Я думал так же, как он. Мы собрались с духом и стали спускаться вниз, исполненные ожидания. Но и здесь была мертвая тишина, и только наши шаги раздавались на лестнице. Мы стали у двери каюты. Я приложил ухо к двери и прислушался; ничего не было слышно. Я отворил. Комната представляла беспорядочный вид. Одежда, оружие и утварь — все лежало в беспорядке. Должно быть, команда или по крайней мере капитан недавно бражничали, потому что все было еще разбросано. Мы пошли дальше, из помещения в помещение, из комнаты в комнату; везде мы находили чудные запасы шелка, жемчуга, сахара. При виде этого я был вне себя от радости: ведь так как на корабле никого нет, думал я, то все можно присвоить себе. Но Ибрагим обратил мое внимание на то, что мы, вероятно, еще очень далеко от земли, до которой одни и без человеческой помощи не сможем добраться.
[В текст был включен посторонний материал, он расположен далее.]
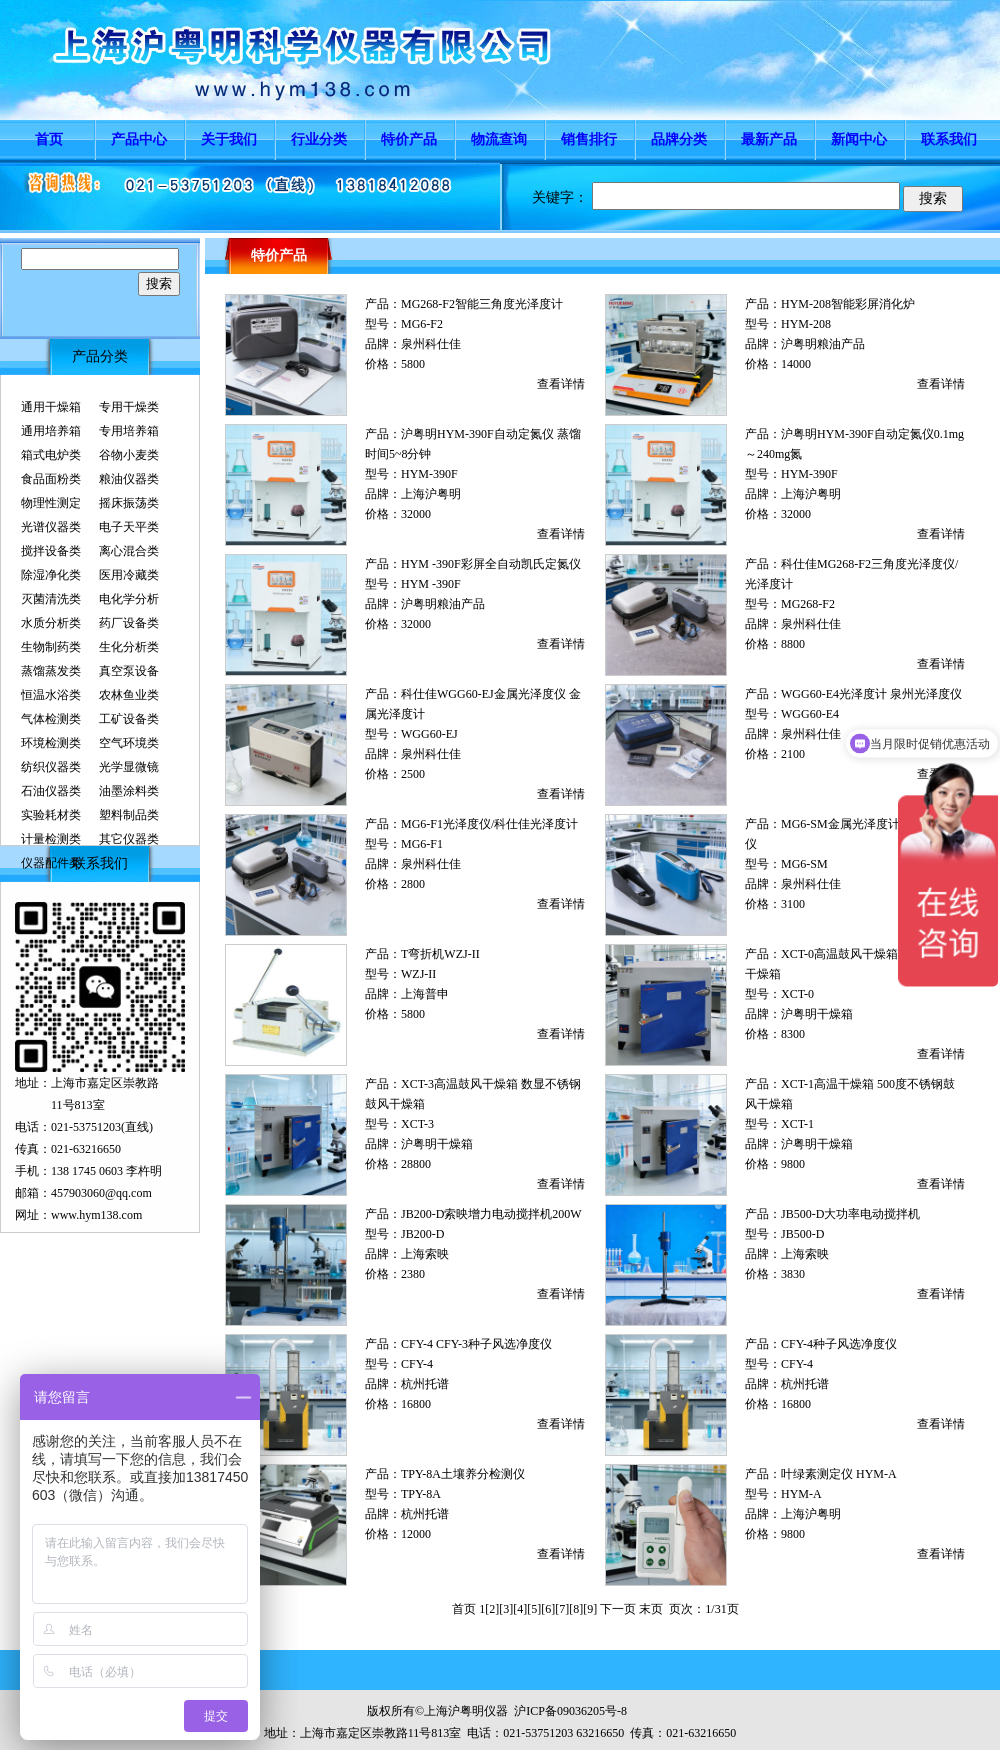 The image size is (1000, 1750). What do you see at coordinates (562, 1609) in the screenshot?
I see `[7]` at bounding box center [562, 1609]. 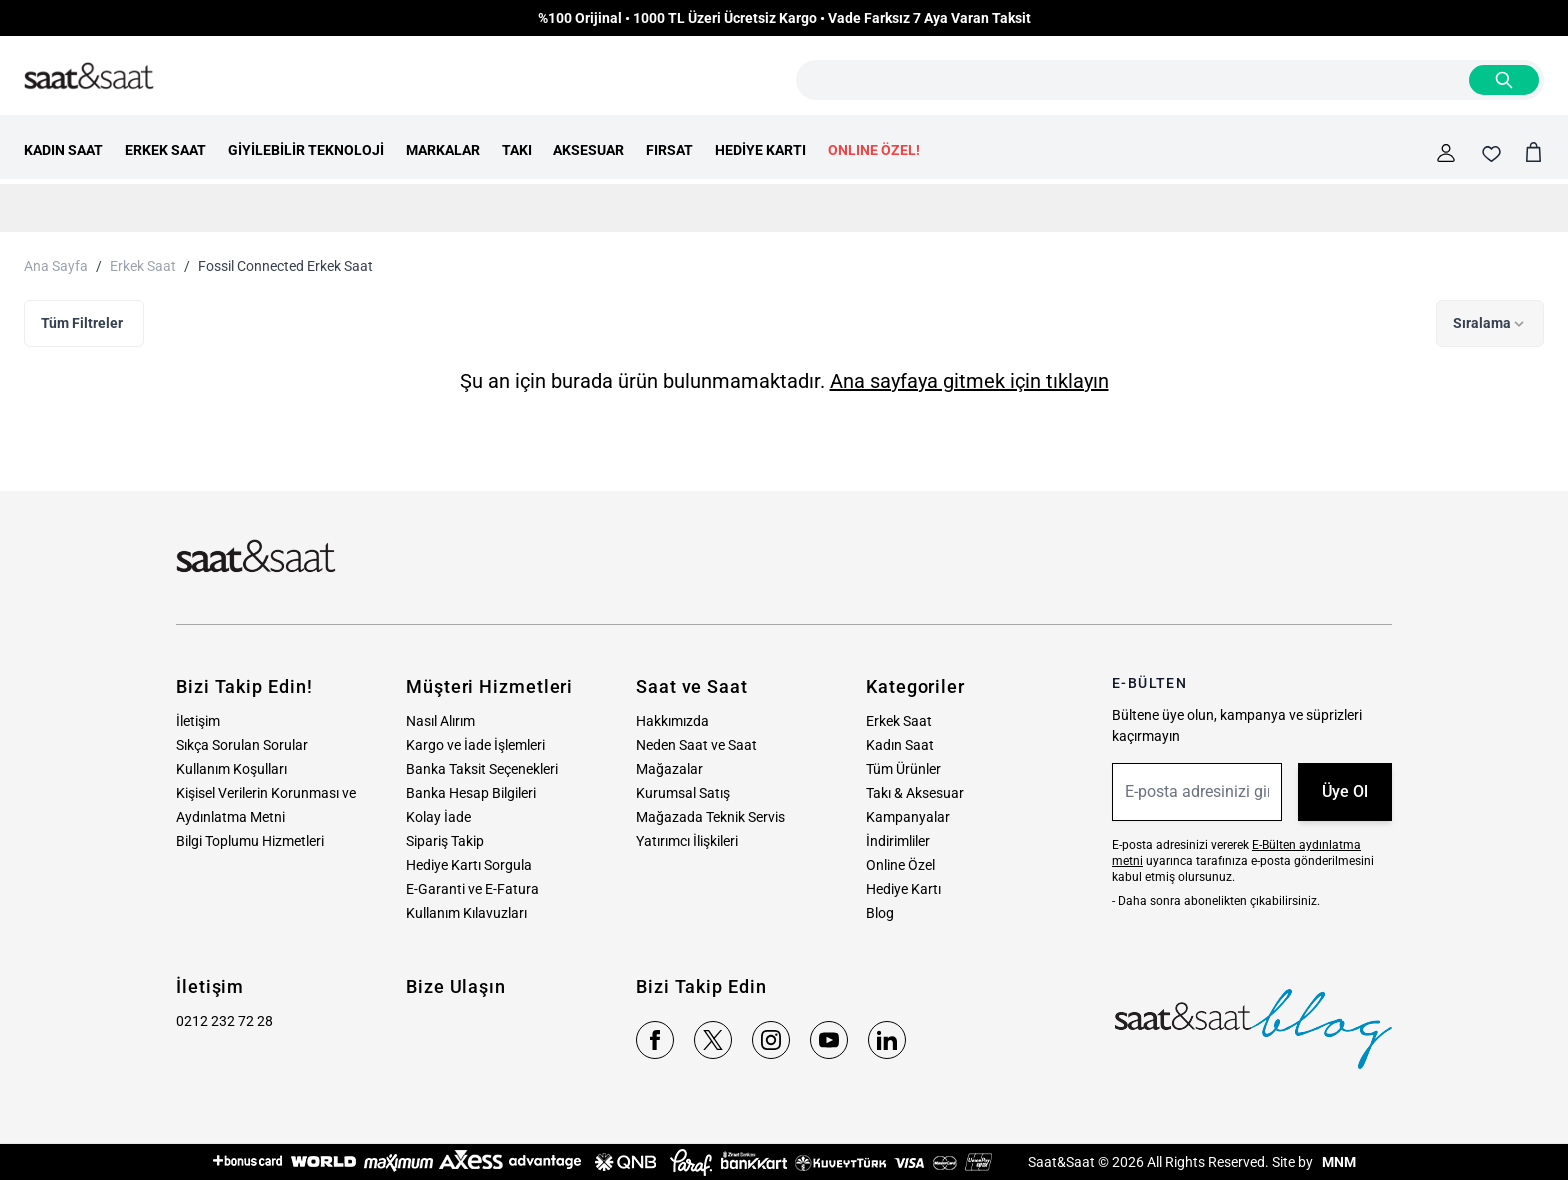 I want to click on Kolay İade, so click(x=438, y=817).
Мы подкрепились кушаньями и напитками, которые нашли в изобилии, и наконец опять поднялись на палубу. Но здесь мы все время дрожали от ужасного вида трупов. Мы решили избавиться от них и выбросить их за борт. Но как страшно нам стало, когда оказалось, что ни один труп нельзя сдвинуть с места. Они лежали на полу как заколдованные, и чтобы удалить их, пришлось бы вынимать пол палубы, а для этого у нас не было инструментов. Капитана тоже нельзя было оторвать от мачты; мы даже не могли вырвать саблю из его окоченевшей руки.
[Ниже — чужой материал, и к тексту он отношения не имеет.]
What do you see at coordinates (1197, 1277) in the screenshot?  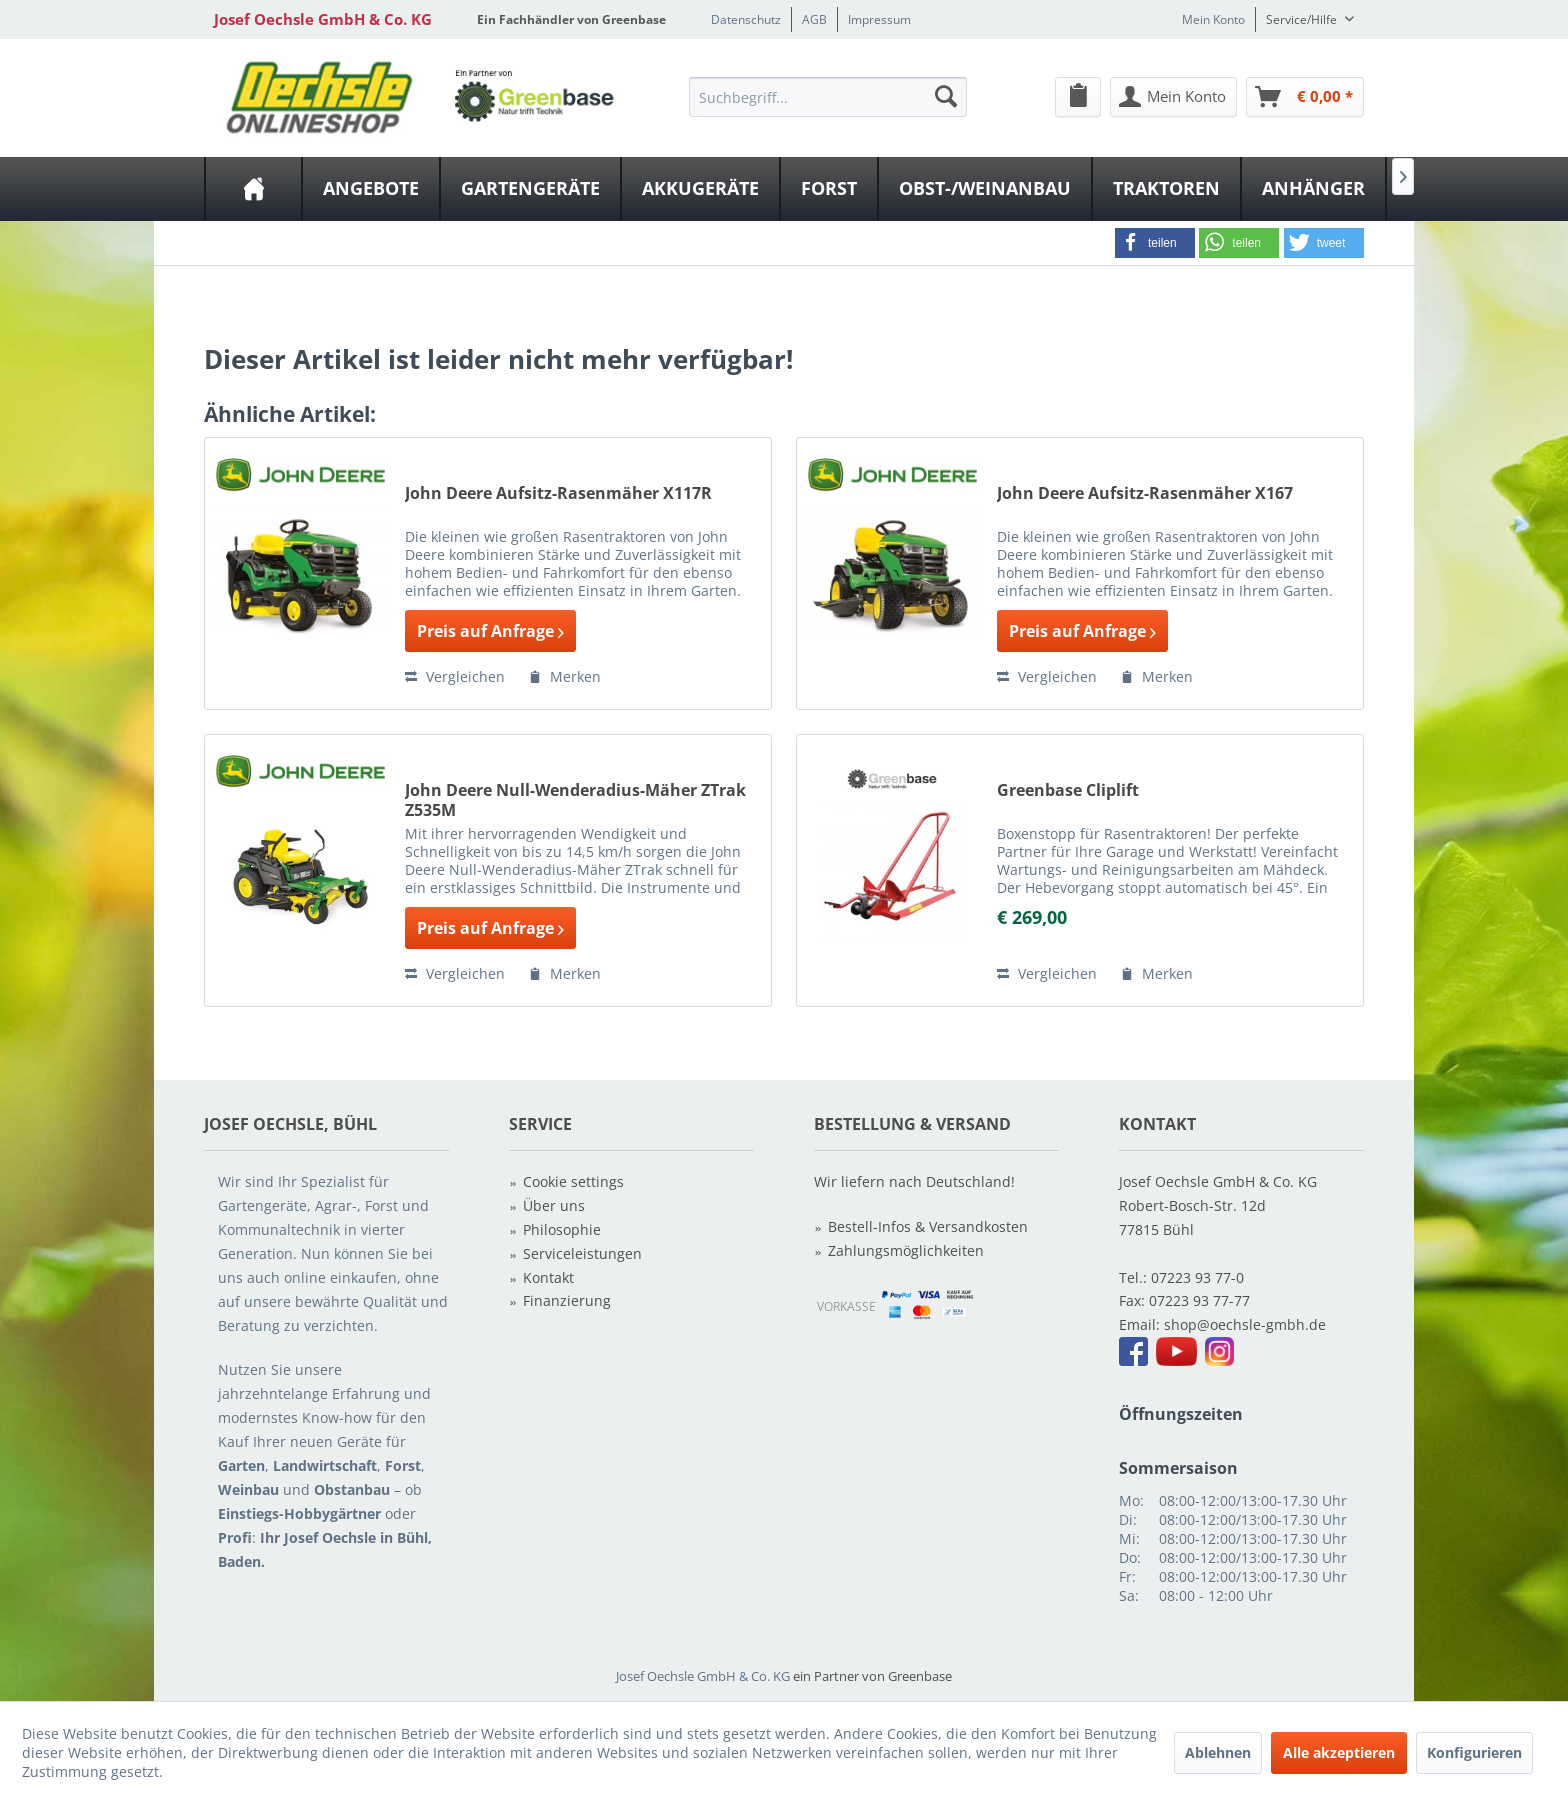 I see `07223 93 77-0` at bounding box center [1197, 1277].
Мы провели день, печально размышляя о своем положении; когда же стала наступать ночь, я позволил старому Ибрагиму лечь спать. Сам я хотел бодрствовать на палубе, чтобы высмотреть спасение. Но когда взошла луна и я по звездам рассчитал, что, вероятно, сейчас одиннадцатый час, мною овладел такой непреодолимый сон, что я невольно навзничь упал за бочку, которая стояла на палубе. Впрочем, это было скорее оцепенение, чем сон, потому что я ясно слышал удары моря о бок корабля и треск и свист парусов от ветра. Вдруг мне показалось, что я слышу голоса и человеческие шаги по палубе. Я хотел приподняться, чтобы посмотреть, но невидимая сила сковала мои члены — я даже не мог открыть глаза. А голоса становились все яснее; мне казалось, будто по палубе бродит веселый экипаж, а иногда казалось, что я слышу сильный голос командира, причем ясно слышал, как поднимали и опускали канаты и паруса. Но мало-помалу я терял сознание и впадал во все более глубокий сон, во время которого слышал только шум оружия. Проснулся я лишь тогда, когда солнце стояло уже очень высоко и жгло мне лицо.

Я с удивлением посмотрел вокруг себя. Буря, корабль, мертвецы и то, что я слышал в эту ночь, представлялось мне сном; но когда я поднял взор, я нашел все как вчера. Мертвецы лежали неподвижно, неподвижен был прибитый к мачте капитан. Я посмеялся над своим сном и встал, чтобы разыскать своего старика.

Он очень задумчиво сидел в каюте.

— Господин! — воскликнул он, когда я вошел к нему. — Я предпочел бы лежать глубоко на дне моря, чем провести еще ночь на этом заколдованном корабле!

Я спросил его о причине его горя, и он отвечал мне:

— Проспав несколько часов, я проснулся и услыхал, что над моей головой кто-то бегает взад и вперед. Сперва я подумал, что это вы; но наверху бегали по крайней мере двадцать человек, притом я слышал возгласы и крики. Наконец по лестнице раздались тяжелые шаги. Потом я ничего уж не сознавал; лишь по временам сознание на несколько минут возвращалось ко мне, и тогда я видел, что тот самый человек, который наверху пригвожден к мачте, сидит там, за тем столом, поет и пьет; а тот, который в ярко-красной одежде лежит на полу недалеко от него, сидит около него и пьет вместе с ним.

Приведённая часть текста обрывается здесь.